Why Leonardo left this and other pictures unfinished, we can’t know. Ms. Bambach, who organized the Met’s 2003 Leonardo drawing
survey and whose awesomely ambitious four-volume study of the artist called “Leonardo da Vinci Rediscovered,” will appear later
this month, suggests that the answer may lie in his relentlessly inquisitive personality: in a now-familiar internet way, every search
for information he made turned up links to other searches, which he couldn’t resist pursuing.

And in this she’s in agreement with the forgiving Vasari, who wrote: “Leonardo’s profound and discerning mind was so ambitious that
this was itself an impediment; and the reason he failed was because he endeavored to add excellence and perfection to perfection. As
our Petrarch has said, the desire outran the performance.”

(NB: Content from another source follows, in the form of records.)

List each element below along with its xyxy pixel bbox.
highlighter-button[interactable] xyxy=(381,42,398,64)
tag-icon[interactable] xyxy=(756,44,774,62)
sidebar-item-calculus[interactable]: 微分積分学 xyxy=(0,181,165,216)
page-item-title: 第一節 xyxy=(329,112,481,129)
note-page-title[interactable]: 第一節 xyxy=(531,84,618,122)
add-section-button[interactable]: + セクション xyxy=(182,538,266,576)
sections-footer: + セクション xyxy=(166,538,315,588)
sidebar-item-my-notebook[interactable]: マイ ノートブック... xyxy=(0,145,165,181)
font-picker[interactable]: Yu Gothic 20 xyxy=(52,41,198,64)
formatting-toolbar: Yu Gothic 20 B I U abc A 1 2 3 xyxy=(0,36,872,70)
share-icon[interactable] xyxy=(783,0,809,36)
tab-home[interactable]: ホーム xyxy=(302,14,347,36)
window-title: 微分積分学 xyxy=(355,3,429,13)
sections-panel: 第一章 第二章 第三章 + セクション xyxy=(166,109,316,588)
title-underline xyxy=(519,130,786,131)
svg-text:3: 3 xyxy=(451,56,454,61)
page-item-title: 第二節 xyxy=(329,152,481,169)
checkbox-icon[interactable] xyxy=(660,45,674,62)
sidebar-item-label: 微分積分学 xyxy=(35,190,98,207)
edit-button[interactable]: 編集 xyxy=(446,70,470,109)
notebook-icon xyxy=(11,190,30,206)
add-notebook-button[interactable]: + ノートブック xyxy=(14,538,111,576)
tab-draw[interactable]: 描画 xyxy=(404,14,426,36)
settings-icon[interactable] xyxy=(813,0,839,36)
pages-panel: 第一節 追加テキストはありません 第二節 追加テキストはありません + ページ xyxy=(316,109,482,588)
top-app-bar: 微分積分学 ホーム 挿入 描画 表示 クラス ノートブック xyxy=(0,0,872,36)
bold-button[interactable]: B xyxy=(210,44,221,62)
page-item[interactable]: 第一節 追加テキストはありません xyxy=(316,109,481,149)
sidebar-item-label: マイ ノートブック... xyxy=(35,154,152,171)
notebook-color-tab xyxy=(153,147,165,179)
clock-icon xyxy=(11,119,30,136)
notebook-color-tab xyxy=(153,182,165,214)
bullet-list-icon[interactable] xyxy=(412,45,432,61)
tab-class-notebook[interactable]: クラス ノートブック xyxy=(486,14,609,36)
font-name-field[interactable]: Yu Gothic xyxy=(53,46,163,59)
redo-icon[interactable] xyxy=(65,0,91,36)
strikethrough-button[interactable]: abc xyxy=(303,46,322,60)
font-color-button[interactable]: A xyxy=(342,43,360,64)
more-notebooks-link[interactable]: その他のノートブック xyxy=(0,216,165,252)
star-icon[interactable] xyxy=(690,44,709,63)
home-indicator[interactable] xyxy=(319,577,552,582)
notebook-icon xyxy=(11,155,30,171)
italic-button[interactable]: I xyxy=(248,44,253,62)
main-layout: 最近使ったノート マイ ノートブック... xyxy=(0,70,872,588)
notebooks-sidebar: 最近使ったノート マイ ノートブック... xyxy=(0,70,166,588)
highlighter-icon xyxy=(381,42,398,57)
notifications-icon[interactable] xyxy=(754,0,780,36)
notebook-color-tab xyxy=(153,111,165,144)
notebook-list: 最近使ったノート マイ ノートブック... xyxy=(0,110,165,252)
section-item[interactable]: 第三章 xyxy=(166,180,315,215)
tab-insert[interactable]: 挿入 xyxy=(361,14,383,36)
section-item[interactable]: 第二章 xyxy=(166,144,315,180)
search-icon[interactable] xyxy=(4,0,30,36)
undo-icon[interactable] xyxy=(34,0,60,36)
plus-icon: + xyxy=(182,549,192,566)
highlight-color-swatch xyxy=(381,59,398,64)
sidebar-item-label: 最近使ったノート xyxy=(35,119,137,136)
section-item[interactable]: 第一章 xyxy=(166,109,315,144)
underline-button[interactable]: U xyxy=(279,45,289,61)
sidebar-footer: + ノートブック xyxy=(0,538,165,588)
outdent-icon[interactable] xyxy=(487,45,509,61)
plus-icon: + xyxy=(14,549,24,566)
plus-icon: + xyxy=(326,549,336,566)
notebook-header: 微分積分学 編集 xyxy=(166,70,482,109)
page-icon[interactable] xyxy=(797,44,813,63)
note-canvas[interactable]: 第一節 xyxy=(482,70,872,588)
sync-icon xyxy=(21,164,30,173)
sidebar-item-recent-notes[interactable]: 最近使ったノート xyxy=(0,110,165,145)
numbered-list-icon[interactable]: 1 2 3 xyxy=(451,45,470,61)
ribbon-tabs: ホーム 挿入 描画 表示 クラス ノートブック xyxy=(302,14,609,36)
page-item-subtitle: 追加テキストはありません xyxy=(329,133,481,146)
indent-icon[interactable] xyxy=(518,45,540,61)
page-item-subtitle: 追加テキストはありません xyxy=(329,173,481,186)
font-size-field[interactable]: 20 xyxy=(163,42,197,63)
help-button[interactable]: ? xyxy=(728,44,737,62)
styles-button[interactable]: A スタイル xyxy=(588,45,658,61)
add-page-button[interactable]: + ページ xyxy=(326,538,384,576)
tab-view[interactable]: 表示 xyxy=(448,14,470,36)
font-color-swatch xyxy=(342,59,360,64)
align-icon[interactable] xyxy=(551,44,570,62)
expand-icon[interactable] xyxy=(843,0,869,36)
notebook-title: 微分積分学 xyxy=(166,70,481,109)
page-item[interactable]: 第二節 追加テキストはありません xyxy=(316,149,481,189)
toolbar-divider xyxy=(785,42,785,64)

The result, both historians seem to suggest, is an art that, consciously or otherwise, privileges process over finish, experimentation
over resolution: never having to say “done” was Leonardo’s comfort-zone mode. And in the case of the Vatican painting, this has a
fantastic payoff: It leaves an expression of fever-pitch emotion ever burning. It will burn all summer, this furnace of anguished
devotion. The Met better keep its air-conditioning on high.

Leonardo da Vinciʼs Saint Jerome


July 15 through Oct. 6 at the Metropolitan Museum of Art, 1000 Fifth Avenue, Manhattan; 212-535-7710, metmuseum.org.